[Records contained in a dataset]
<<<<
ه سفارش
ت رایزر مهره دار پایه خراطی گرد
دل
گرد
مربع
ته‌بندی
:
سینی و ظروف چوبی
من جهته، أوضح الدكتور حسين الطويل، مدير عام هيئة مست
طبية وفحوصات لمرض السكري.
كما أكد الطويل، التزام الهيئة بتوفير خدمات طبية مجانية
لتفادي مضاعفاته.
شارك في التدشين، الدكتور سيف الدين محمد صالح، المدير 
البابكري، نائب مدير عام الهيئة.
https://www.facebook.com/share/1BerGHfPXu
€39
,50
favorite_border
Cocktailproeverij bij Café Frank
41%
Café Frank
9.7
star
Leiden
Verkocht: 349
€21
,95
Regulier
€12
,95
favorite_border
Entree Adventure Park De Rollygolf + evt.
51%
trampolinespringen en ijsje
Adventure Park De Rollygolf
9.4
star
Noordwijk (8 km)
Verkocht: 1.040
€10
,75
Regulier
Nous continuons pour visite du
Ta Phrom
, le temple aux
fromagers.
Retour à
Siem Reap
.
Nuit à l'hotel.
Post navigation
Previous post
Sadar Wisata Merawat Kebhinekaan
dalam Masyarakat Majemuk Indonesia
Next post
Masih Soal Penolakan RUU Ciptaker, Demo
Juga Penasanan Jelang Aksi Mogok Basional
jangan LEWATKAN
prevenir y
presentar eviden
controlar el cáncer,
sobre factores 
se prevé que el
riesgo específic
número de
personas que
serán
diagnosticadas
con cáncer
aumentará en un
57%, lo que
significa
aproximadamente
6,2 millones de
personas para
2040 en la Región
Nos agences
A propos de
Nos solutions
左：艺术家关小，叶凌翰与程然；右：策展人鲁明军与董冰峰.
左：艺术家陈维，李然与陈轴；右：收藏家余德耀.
>>>>
ASSIGNMENT
Set down the records again verbatim, so that each word stays as it is.

ANSWER TO THIS PROBLEM
ه سفارش
ت رایزر مهره دار پایه خراطی گرد
دل
گرد
مربع
ته‌بندی
:
سینی و ظروف چوبی
من جهته، أوضح الدكتور حسين الطويل، مدير عام هيئة مست
طبية وفحوصات لمرض السكري.
كما أكد الطويل، التزام الهيئة بتوفير خدمات طبية مجانية
لتفادي مضاعفاته.
شارك في التدشين، الدكتور سيف الدين محمد صالح، المدير 
البابكري، نائب مدير عام الهيئة.
https://www.facebook.com/share/1BerGHfPXu
€39
,50
favorite_border
Cocktailproeverij bij Café Frank
41%
Café Frank
9.7
star
Leiden
Verkocht: 349
€21
,95
Regulier
€12
,95
favorite_border
Entree Adventure Park De Rollygolf + evt.
51%
trampolinespringen en ijsje
Adventure Park De Rollygolf
9.4
star
Noordwijk (8 km)
Verkocht: 1.040
€10
,75
Regulier
Nous continuons pour visite du
Ta Phrom
, le temple aux
fromagers.
Retour à
Siem Reap
.
Nuit à l'hotel.
Post navigation
Previous post
Sadar Wisata Merawat Kebhinekaan
dalam Masyarakat Majemuk Indonesia
Next post
Masih Soal Penolakan RUU Ciptaker, Demo
Juga Penasanan Jelang Aksi Mogok Basional
jangan LEWATKAN
prevenir y
presentar eviden
controlar el cáncer,
sobre factores 
se prevé que el
riesgo específic
número de
personas que
serán
diagnosticadas
con cáncer
aumentará en un
57%, lo que
significa
aproximadamente
6,2 millones de
personas para
2040 en la Región
Nos agences
A propos de
Nos solutions
左：艺术家关小，叶凌翰与程然；右：策展人鲁明军与董冰峰.
左：艺术家陈维，李然与陈轴；右：收藏家余德耀.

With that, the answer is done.